Instructions to follow
Determine how many lines below contain the word "things", then write that number by itself.

Excerpts from a dataset
────
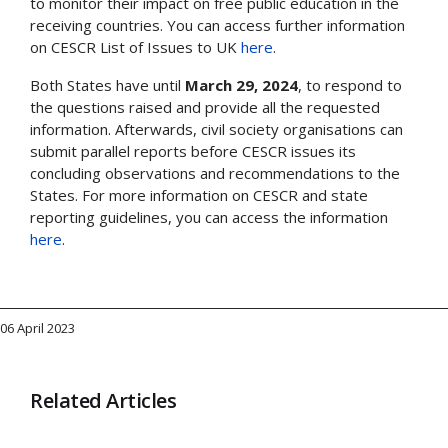
to monitor their impact on free public education in the
receiving countries. You can access further information
on CESCR List of Issues to UK
here
.
Both States have until
March 29, 2024
, to respond to
the questions raised and provide all the requested
information. Afterwards, civil society organisations can
submit parallel reports before CESCR issues its
concluding observations and recommendations to the
States. For more information on CESCR and state
reporting guidelines, you can access the information
here
.
06 April 2023
Related Articles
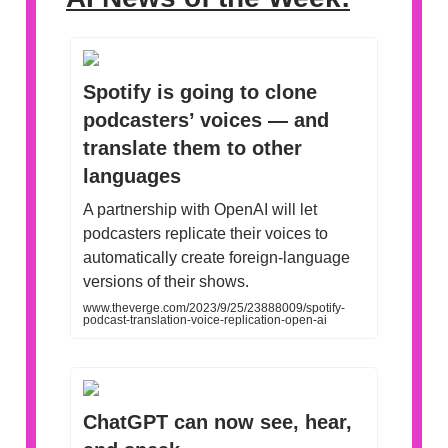
Spotify is going to clone
podcasters’ voices — and
translate them to other
languages
A partnership with OpenAI will let
podcasters replicate their voices to
automatically create foreign-language
versions of their shows.
www.theverge.com/2023/9/25/23888009/spotify-
podcast-translation-voice-replication-open-ai
ChatGPT can now see, hear,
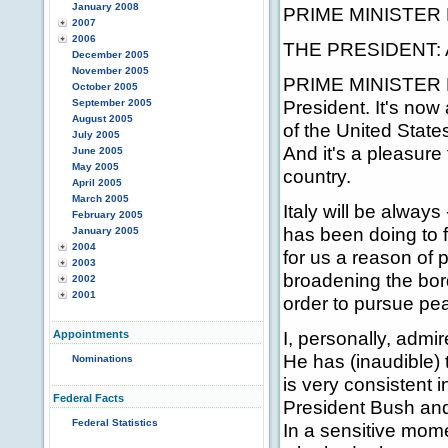
January 2008
PRIME MINISTER 
2007
2006
THE PRESIDENT: An
December 2005
November 2005
PRIME MINISTER B
October 2005
President. It's no
September 2005
August 2005
of the United States
July 2005
And it's a pleasure
June 2005
May 2005
country.
April 2005
March 2005
Italy will be always
February 2005
has been doing to fr
January 2005
2004
for us a reason of p
2003
broadening the bor
2002
2001
order to pursue pea
I, personally, admi
Appointments
He has (inaudible)
Nominations
is very consistent i
Federal Facts
President Bush and 
Federal Statistics
In a sensitive mome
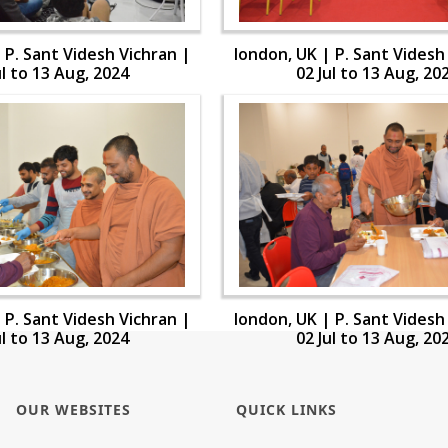
 P. Sant Videsh Vichran |
london, UK | P. Sant Videsh
ul to 13 Aug, 2024
02 Jul to 13 Aug, 20
 P. Sant Videsh Vichran |
london, UK | P. Sant Videsh
ul to 13 Aug, 2024
02 Jul to 13 Aug, 20
OUR WEBSITES
QUICK LINKS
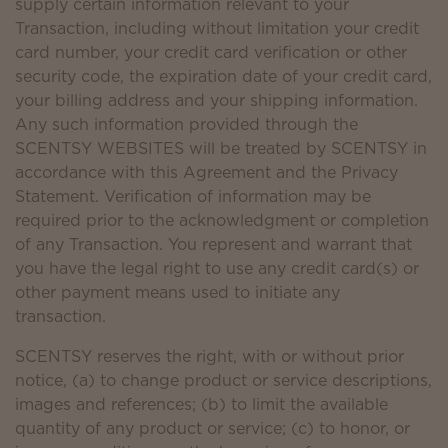
supply certain information relevant to your
Transaction, including without limitation your credit
card number, your credit card verification or other
security code, the expiration date of your credit card,
your billing address and your shipping information.
Any such information provided through the
SCENTSY WEBSITES will be treated by SCENTSY in
accordance with this Agreement and the Privacy
Statement. Verification of information may be
required prior to the acknowledgment or completion
of any Transaction. You represent and warrant that
you have the legal right to use any credit card(s) or
other payment means used to initiate any
transaction.
SCENTSY reserves the right, with or without prior
notice, (a) to change product or service descriptions,
images and references; (b) to limit the available
quantity of any product or service; (c) to honor, or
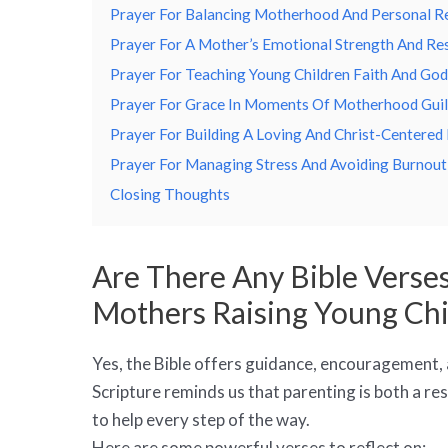
Prayer For Balancing Motherhood And Personal Re
Prayer For A Mother’s Emotional Strength And Res
Prayer For Teaching Young Children Faith And God
Prayer For Grace In Moments Of Motherhood Guil
Prayer For Building A Loving And Christ-Centere
Prayer For Managing Stress And Avoiding Burnout
Closing Thoughts
Are There Any Bible Verses
Mothers Raising Young Chi
Yes, the Bible offers guidance, encouragement,
Scripture reminds us that parenting is both a res
to help every step of the way.
Here are some powerful verses to reflect on:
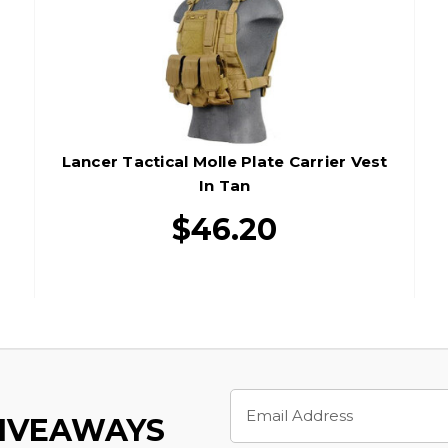
Lancer Tactical Molle Plate Carrier Vest
In Tan
$46.20
Email
Address
GIVEAWAYS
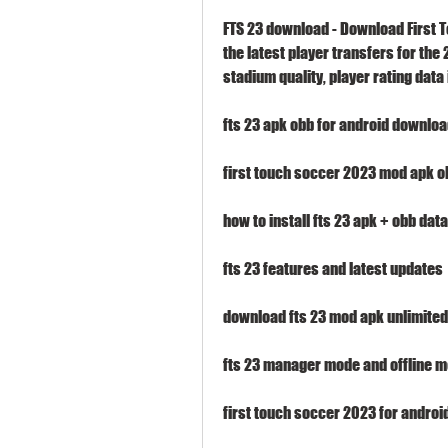
FTS 23 download - Download First T
the latest player transfers for th
stadium quality, player rating dat
fts 23 apk obb for android downlo
first touch soccer 2023 mod apk o
how to install fts 23 apk + obb data
fts 23 features and latest updates
download fts 23 mod apk unlimited
fts 23 manager mode and offline 
first touch soccer 2023 for androi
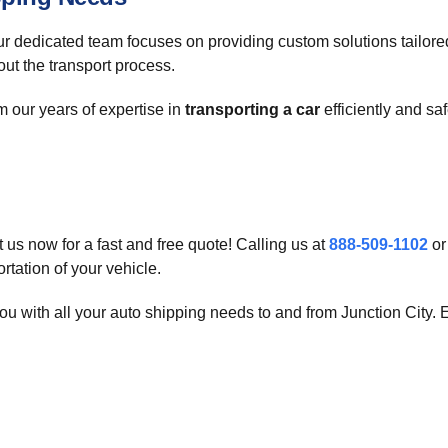
Our dedicated team focuses on providing custom solutions tailor
ut the transport process.
 our years of expertise in
transporting a car
efficiently and sa
us now for a fast and free quote! Calling us at
888-509-1102
or
rtation of your vehicle.
u with all your auto shipping needs to and from Junction City. Ex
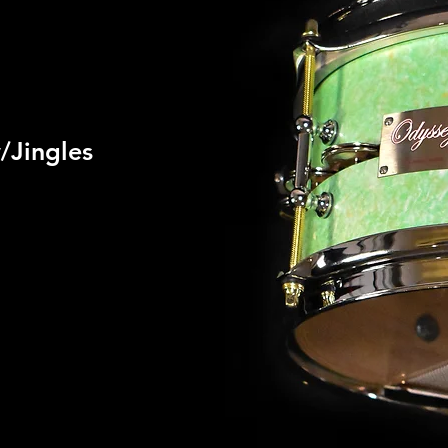
/Jingles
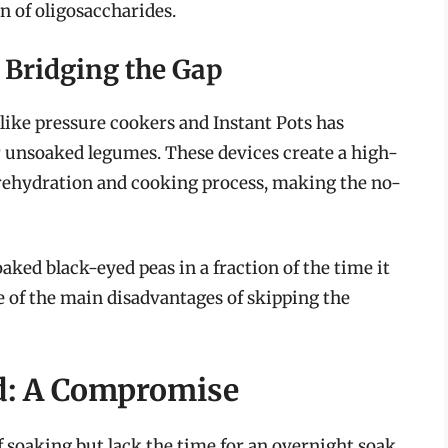
n of oligosaccharides.
Bridging the Gap
ike pressure cookers and Instant Pots has
r unsoaked legumes. These devices create a high-
rehydration and cooking process, making the no-
ked black-eyed peas in a fraction of the time it
e of the main disadvantages of skipping the
d: A Compromise
 soaking but lack the time for an overnight soak,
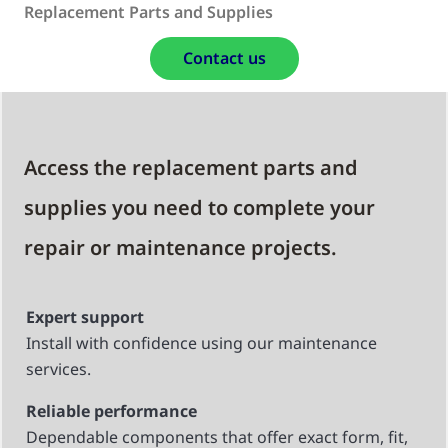
Replacement Parts and Supplies
Contact us
Access the replacement parts and
supplies you need to complete your
repair or maintenance projects.
Expert support
Install with confidence using our maintenance
services.
Reliable performance
Dependable components that offer exact form, fit,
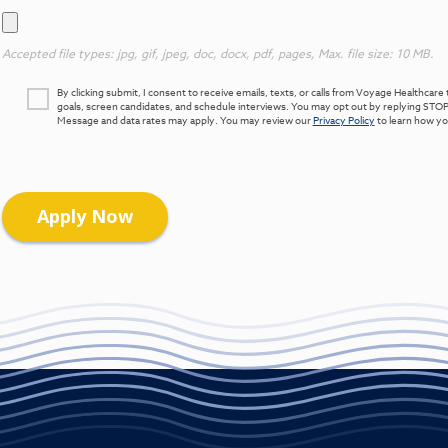
Accepted file types: jpg, gif, jpeg, doc, docx, pdf, pages, Max. file size: 10 MB.
By clicking submit, I consent to receive emails, texts, or calls from Voyage Healthca
goals, screen candidates, and schedule interviews. You may opt out by replying STOP
Message and data rates may apply. You may review our
Privacy Policy
to learn how you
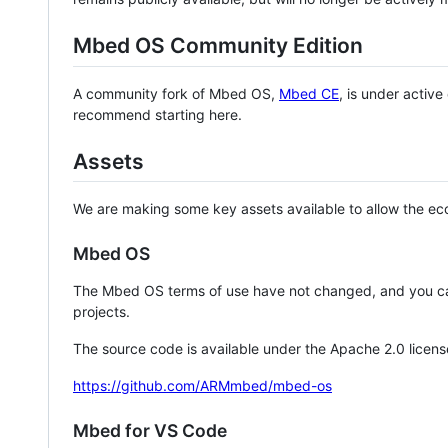
Mbed OS Community Edition
A community fork of Mbed OS,
Mbed CE
, is under activ
recommend starting here.
Assets
We are making some key assets available to allow the eco
Mbed OS
The Mbed OS terms of use have not changed, and you ca
projects.
The source code is available under the Apache 2.0 licens
https://github.com/ARMmbed/mbed-os
Mbed for VS Code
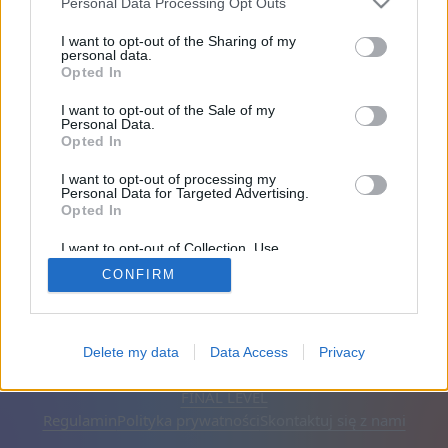
Personal Data Processing Opt Outs
Przyjaciele: 0
I want to opt-out of the Sharing of my
personal data.
Opted In
Gra:
I want to opt-out of the Sale of my
Personal Data.
Opted In
I want to opt-out of processing my
Personal Data for Targeted Advertising.
Opted In
I want to opt-out of Collection, Use,
Retention, Sale, and/or Sharing of my
CONFIRM
Personal Data that Is Unrelated with the
Purposes for which it was collected.
Opted Out
Polski
Auto
Usuń reklamy
Delete my data
Data Access
Privacy
© CasualGamesCollection.com, 2020-2026. Designed by
FINAL LEVEL
Regulamin
Polityka prywatności
Skontaktuj się z nami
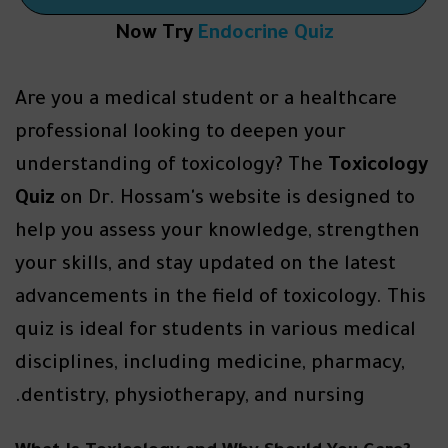
Now Try
Endocrine Quiz
Are you a medical student or a healthcare
professional looking to deepen your
understanding of toxicology? The
Toxicology
Quiz
on Dr. Hossam's website is designed to
help you assess your knowledge, strengthen
your skills, and stay updated on the latest
advancements in the field of toxicology. This
quiz is ideal for students in various medical
disciplines, including medicine, pharmacy,
dentistry, physiotherapy, and nursing.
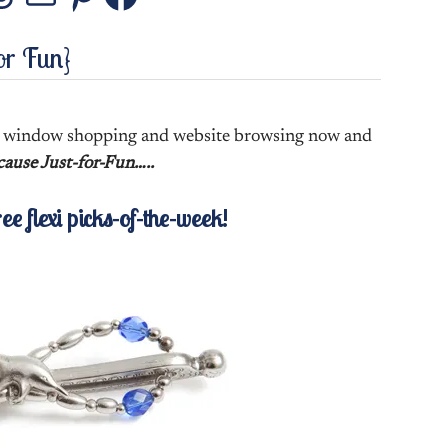
stagram
Threads
Mail
Pinterest
Facebook
or Fun}
ke window shopping and website browsing now and
ause Just-for-Fun…..
ree flexi picks-of-the-week!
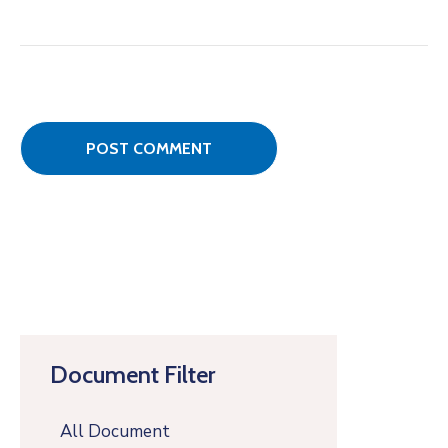
Document Filter
All Document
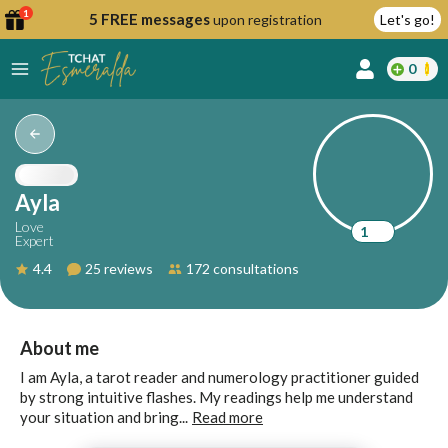
1
5 FREE messages
upon registration
Let's go!
0
lcome
fer
Ayla
Love
1
Expert
reate
4.4
25 reviews
172 consultations
y
ccount
ome to
Continue
About me
alda.chat!
with
I am Ayla, a tarot reader and numerology practitioner guided
Google
by strong intuitive flashes. My readings help me understand
your situation and bring...
Read more
Continue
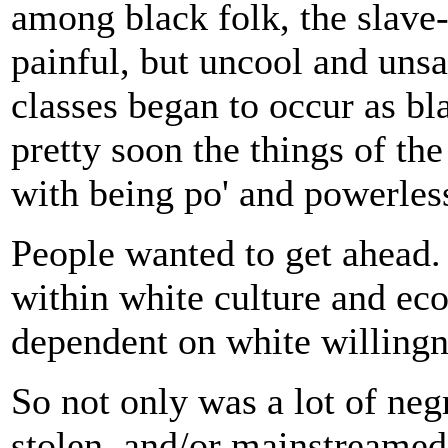
among black folk, the slave-
painful, but uncool and unsa
classes began to occur as b
pretty soon the things of th
with being po' and powerles
People wanted to get ahead.
within white culture and ec
dependent on white willingn
So not only was a lot of negr
stolen, and/or mainstreamed 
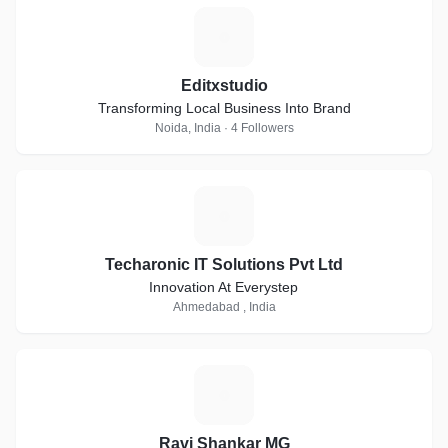
E
Editxstudio
Transforming Local Business Into Brand
Noida, India · 4 Followers
T
Techaronic IT Solutions Pvt Ltd
Innovation At Everystep
Ahmedabad , India
R
Ravi Shankar MG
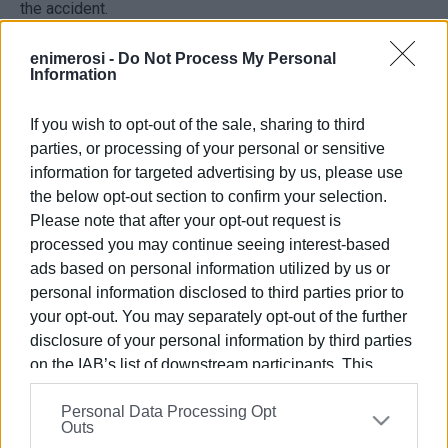
the accident.
enimerosi -
Do Not Process My Personal
Information
VASSILIS PANTAZOPOULOS
If you wish to opt-out of the sale, sharing to third
Archive photo
parties, or processing of your personal or sensitive
information for targeted advertising by us, please use
the below opt-out section to confirm your selection.
Views: 135
Please note that after your opt-out request is
processed you may continue seeing interest-based
Ακολουθήστε το enimerosi στο
Facebook
ads based on personal information utilized by us or
personal information disclosed to third parties prior to
your opt-out. You may separately opt-out of the further
Συνδρομητές στο e-paper
disclosure of your personal information by third parties
on the IAB’s list of downstream participants. This
information may also be disclosed by us to third parties
Personal Data Processing Opt
on the
IAB’s List of Downstream Participants
that may
Outs
further disclose it to other third parties.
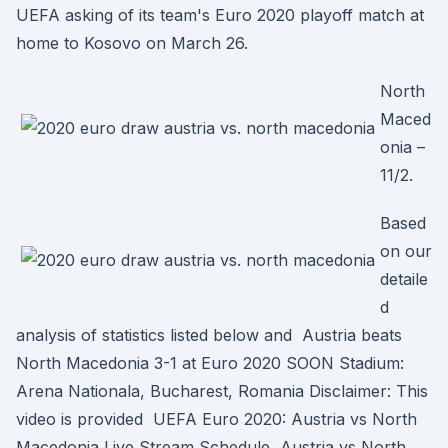
UEFA asking of its team's Euro 2020 playoff match at
home to Kosovo on March 26.
North
Maced
onia –
11/2.
Based
on our
detaile
d
analysis of statistics listed below and Austria beats
North Macedonia 3-1 at Euro 2020 SOON Stadium:
Arena Nationala, Bucharest, Romania Disclaimer: This
video is provided UEFA Euro 2020: Austria vs North
Macedonia Live Stream Schedule, Austria vs North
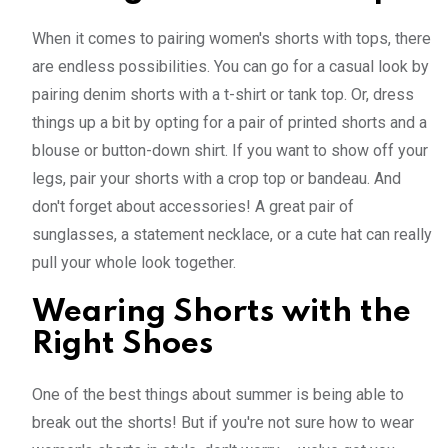
When it comes to pairing women's shorts with tops, there
are endless possibilities. You can go for a casual look by
pairing denim shorts with a t-shirt or tank top. Or, dress
things up a bit by opting for a pair of printed shorts and a
blouse or button-down shirt. If you want to show off your
legs, pair your shorts with a crop top or bandeau. And
don't forget about accessories! A great pair of
sunglasses, a statement necklace, or a cute hat can really
pull your whole look together.
Wearing Shorts with the
Right Shoes
One of the best things about summer is being able to
break out the shorts! But if you're not sure how to wear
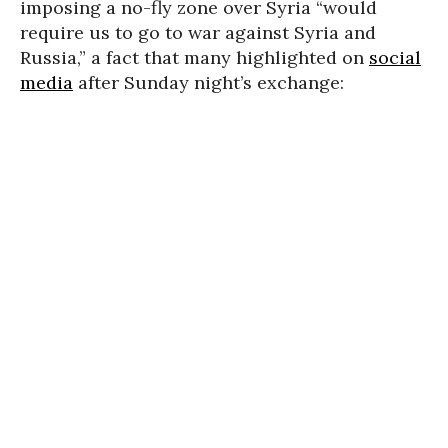
imposing a no-fly zone over Syria “would
require us to go to war against Syria and
Russia,” a fact that many highlighted on
social
media
after Sunday night’s exchange:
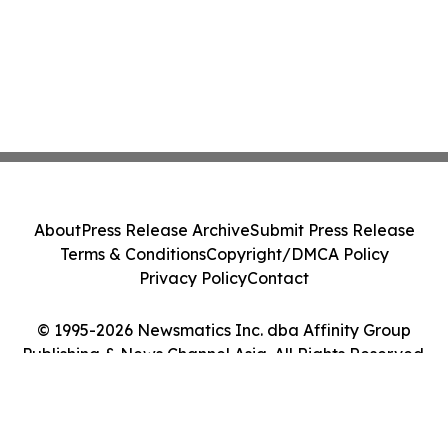
About
Press Release Archive
Submit Press Release
Terms & Conditions
Copyright/DMCA Policy
Privacy Policy
Contact
© 1995-2026 Newsmatics Inc. dba Affinity Group
Publishing & News Channel Asia. All Rights Reserved.
Cookie Settings / Your Privacy Choices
────
Output for this task
3